◆ Problem to work on
Where the word "にじさんじ" occurs in a line of the listing below, copy that line.

◆ Exercise input
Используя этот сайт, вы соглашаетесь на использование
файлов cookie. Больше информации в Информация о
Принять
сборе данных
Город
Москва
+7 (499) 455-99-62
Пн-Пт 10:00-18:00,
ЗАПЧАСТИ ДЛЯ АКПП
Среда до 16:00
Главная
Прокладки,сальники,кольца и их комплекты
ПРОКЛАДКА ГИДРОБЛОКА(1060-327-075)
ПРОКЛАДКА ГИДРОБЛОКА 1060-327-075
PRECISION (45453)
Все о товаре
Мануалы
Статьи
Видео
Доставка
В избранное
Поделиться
---
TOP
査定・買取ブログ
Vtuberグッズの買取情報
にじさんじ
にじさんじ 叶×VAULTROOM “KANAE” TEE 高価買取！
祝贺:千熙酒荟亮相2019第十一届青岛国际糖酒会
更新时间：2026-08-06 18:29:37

◆ Expected answer
にじさんじ
にじさんじ 叶×VAULTROOM “KANAE” TEE 高価買取！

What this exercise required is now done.